Extract from the entries below, exactly as given, only the lines from the line containing "欢迎业内大牛交流指正^^~） 今天要分享的是在网站建设完毕" to the line containing "做行业细分与常委关键词。还是以装修为例，1、行业细分：网站是", both lines included.

▶ _Listed entries_
********************
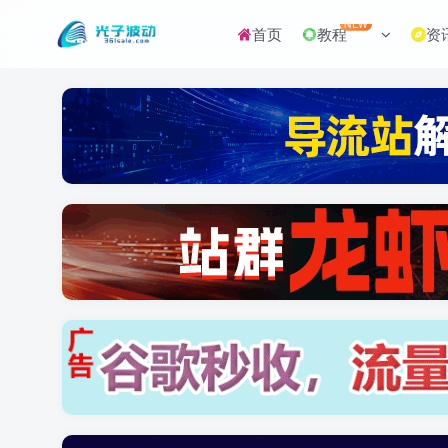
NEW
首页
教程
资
********************
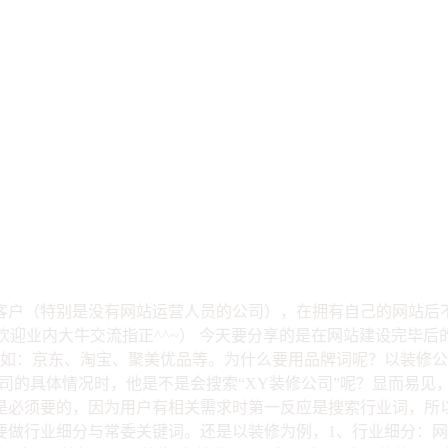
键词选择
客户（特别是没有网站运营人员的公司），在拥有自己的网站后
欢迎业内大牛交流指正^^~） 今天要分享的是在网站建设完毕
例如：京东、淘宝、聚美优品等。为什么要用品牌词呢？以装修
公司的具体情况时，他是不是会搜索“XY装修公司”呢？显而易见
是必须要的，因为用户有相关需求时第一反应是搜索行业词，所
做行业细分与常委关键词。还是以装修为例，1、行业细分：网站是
********************
▶ _Exercise output_
欢迎业内大牛交流指正^^~） 今天要分享的是在网站建设完毕
例如：京东、淘宝、聚美优品等。为什么要用品牌词呢？以装修
公司的具体情况时，他是不是会搜索“XY装修公司”呢？显而易见
是必须要的，因为用户有相关需求时第一反应是搜索行业词，所
做行业细分与常委关键词。还是以装修为例，1、行业细分：网站是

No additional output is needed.